_WORK REQUEST_
Look through the lines of the material and count those containing "Pemerintah". Give that count alone.

┏━━

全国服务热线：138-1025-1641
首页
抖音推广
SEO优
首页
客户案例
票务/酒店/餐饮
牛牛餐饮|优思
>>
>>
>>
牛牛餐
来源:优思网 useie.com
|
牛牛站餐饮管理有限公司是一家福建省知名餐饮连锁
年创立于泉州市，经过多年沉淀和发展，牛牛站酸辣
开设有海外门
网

┗━━
┏━━

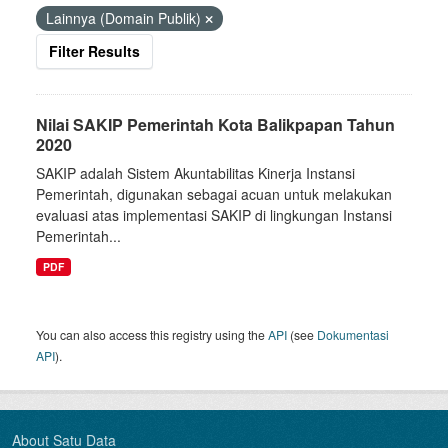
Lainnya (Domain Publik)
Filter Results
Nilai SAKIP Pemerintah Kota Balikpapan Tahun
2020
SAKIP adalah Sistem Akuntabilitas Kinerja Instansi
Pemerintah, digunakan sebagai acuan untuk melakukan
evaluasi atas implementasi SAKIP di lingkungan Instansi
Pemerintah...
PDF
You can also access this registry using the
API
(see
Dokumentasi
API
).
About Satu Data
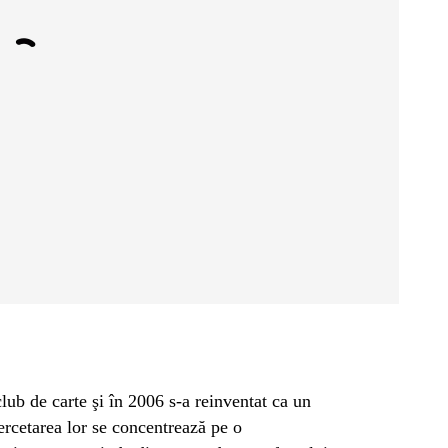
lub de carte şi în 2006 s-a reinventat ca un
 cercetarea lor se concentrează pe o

┗━━

_EXPECTED ANSWER_
3